Agreed, with one exception. You say never, but when people are frustrated, pick up the phone. It resolves problems. Particularly when the person on the other end may be illiterate. Almost all of them will deny being so, but truthfully what happened was when they read your email they skipped some words, inserted other words, and envisioned you saying all of it with the harshest body language they could possibly imagine. But when you explained it to them verbally, they get it, and calm down. There are also some people who can’t type as fast as they talk, and are forced to make compromises when communicating their message to you in written form. It may only take you 15 minutes to churn out a 300-500 word email, but for them it would take an entire day. So the time savings for you is actually just a time shifting from you to them. If it weren’t so, they would have emailed you to start.

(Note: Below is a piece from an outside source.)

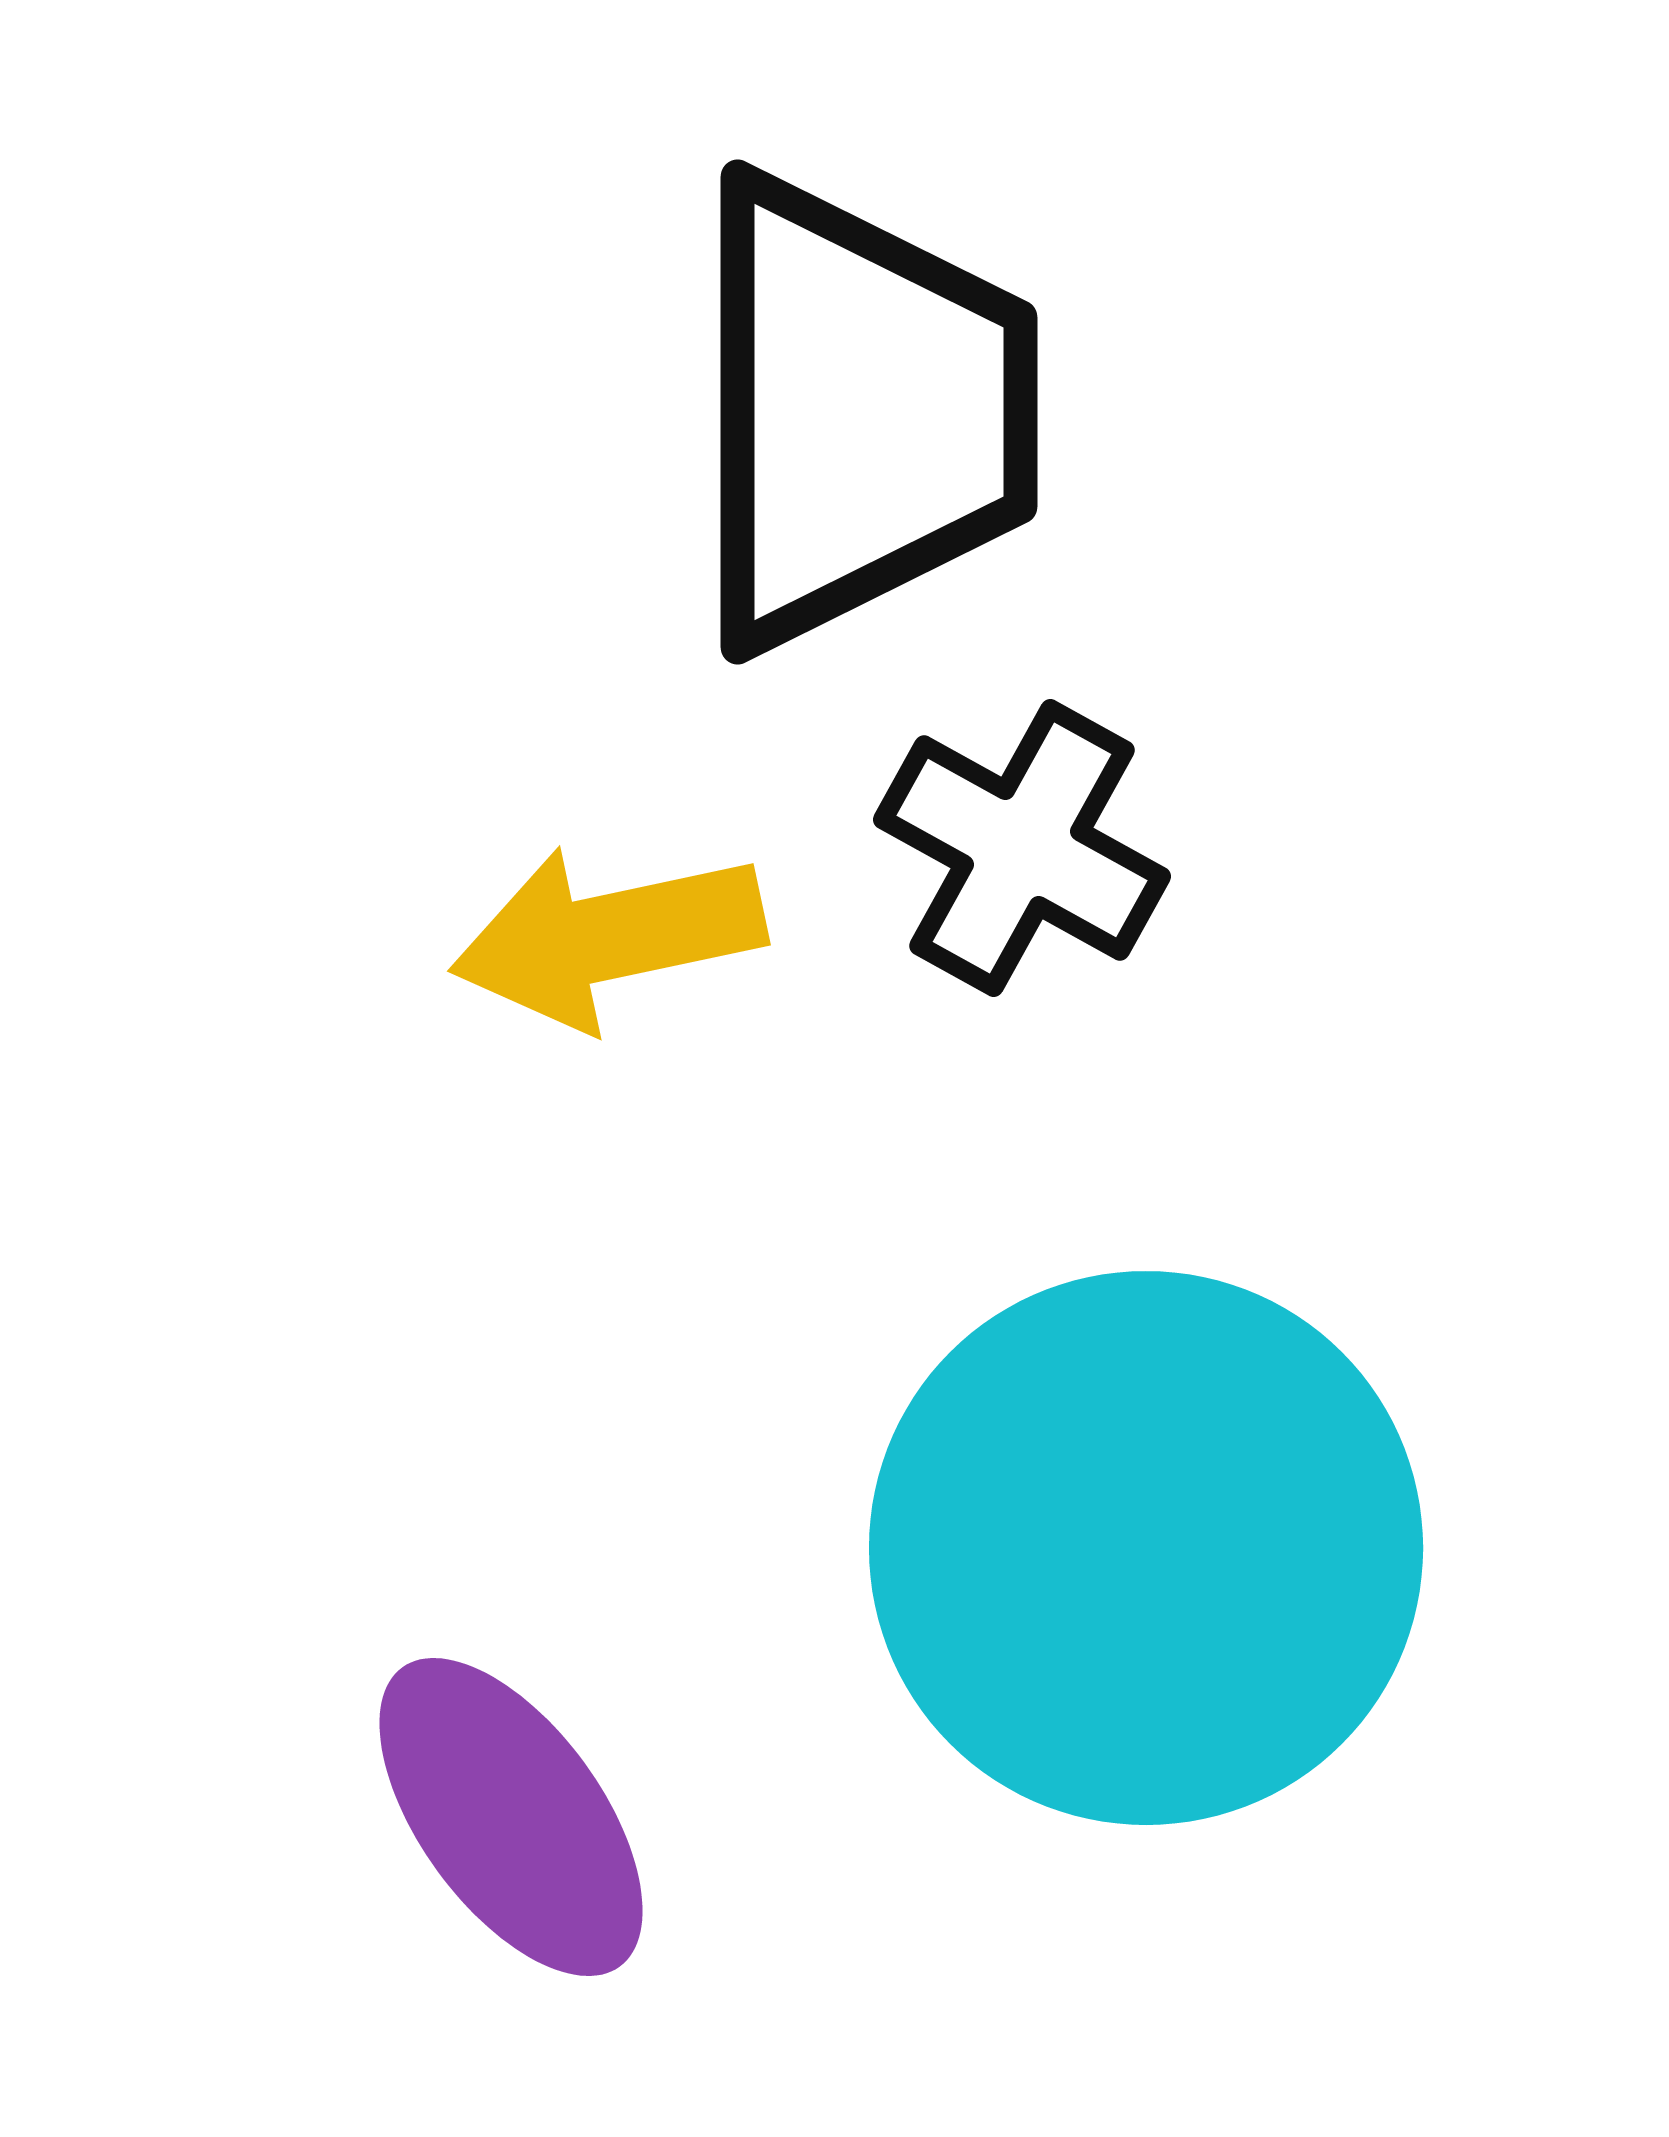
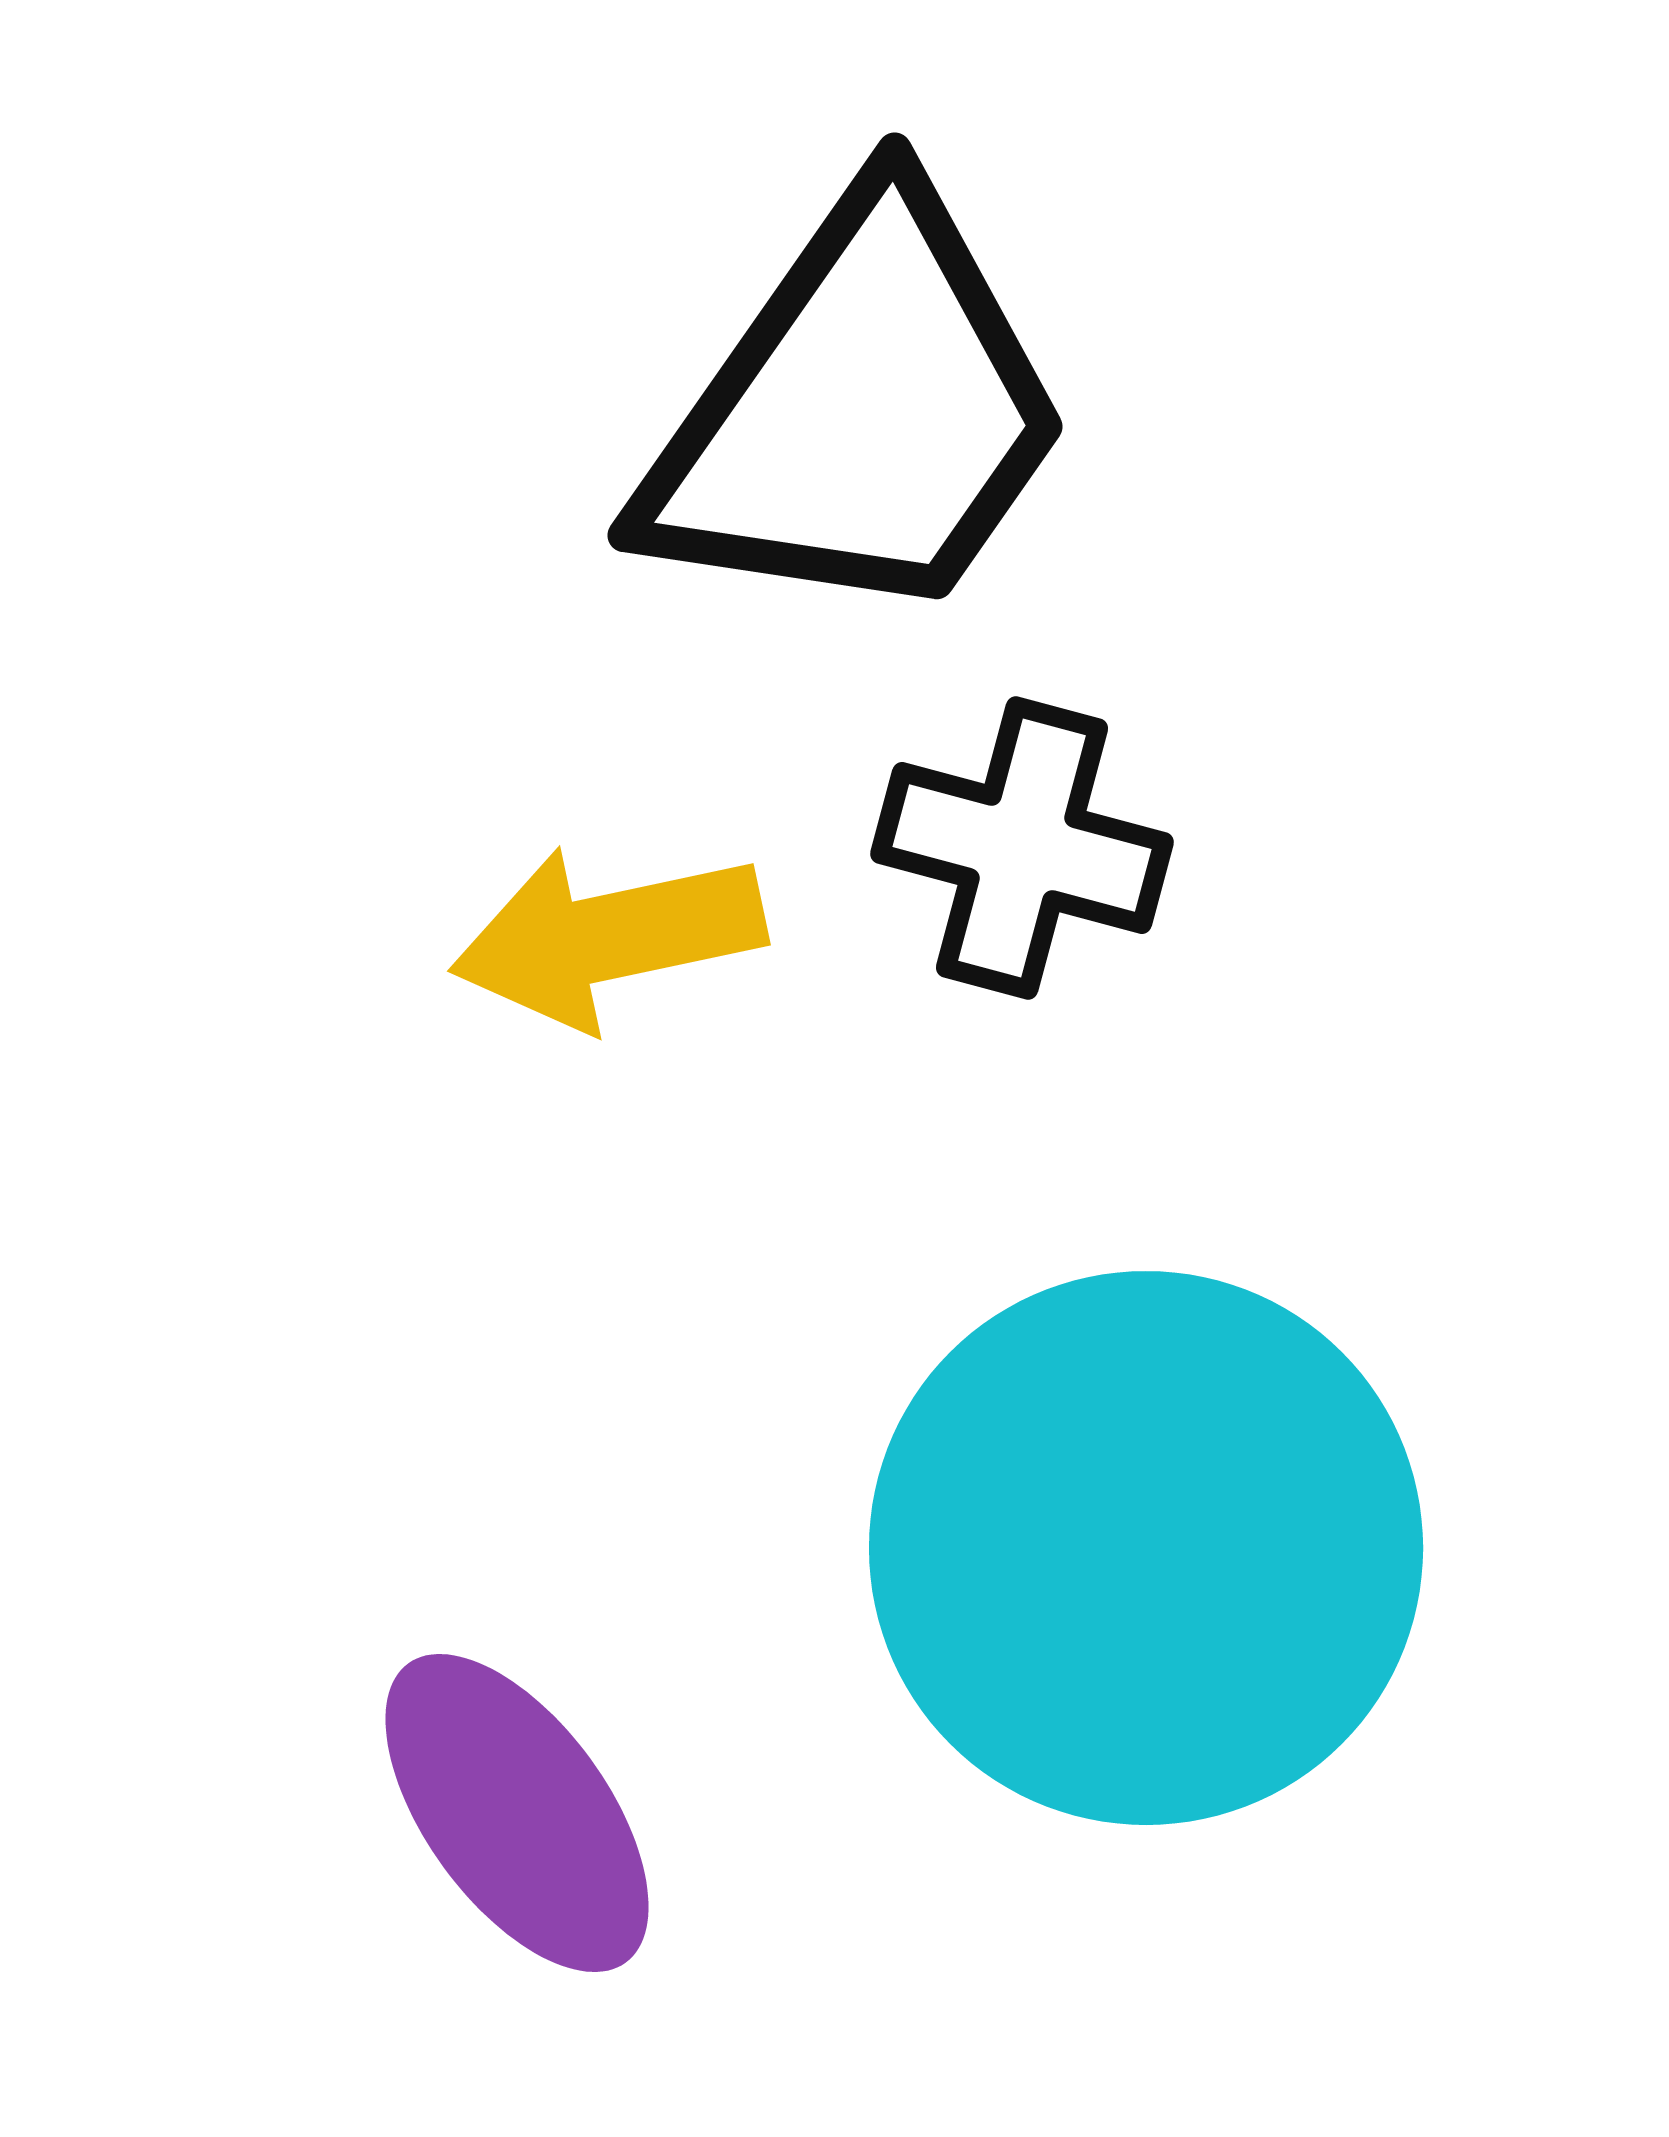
black trapezoid: rotated 35 degrees clockwise
black cross: rotated 14 degrees counterclockwise
purple ellipse: moved 6 px right, 4 px up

Also you lose a lot of bandwidth on written vs oral because you lose out on the tones and body language. You may think you are more clear after revising each email 10 times but truthfully, even though you may struggle to communicate a clear idea the first time orally, a lot can be implied but watching and listening to you. Email on the other hand prevents people from being as forgiving. And I would question the time savings truly if you are revising your emails rather than just picking up the damn phone.
I stopped answering the phone about a year ago. If you can’t leave me a voicemail then it must not be important. That’s my current philosphy. And leaving a voicemail is not a guaranteed return call, either. In fact, I may not respond to you at all. But certainly there are times when a phone call is most appropriate, and an email is just rude.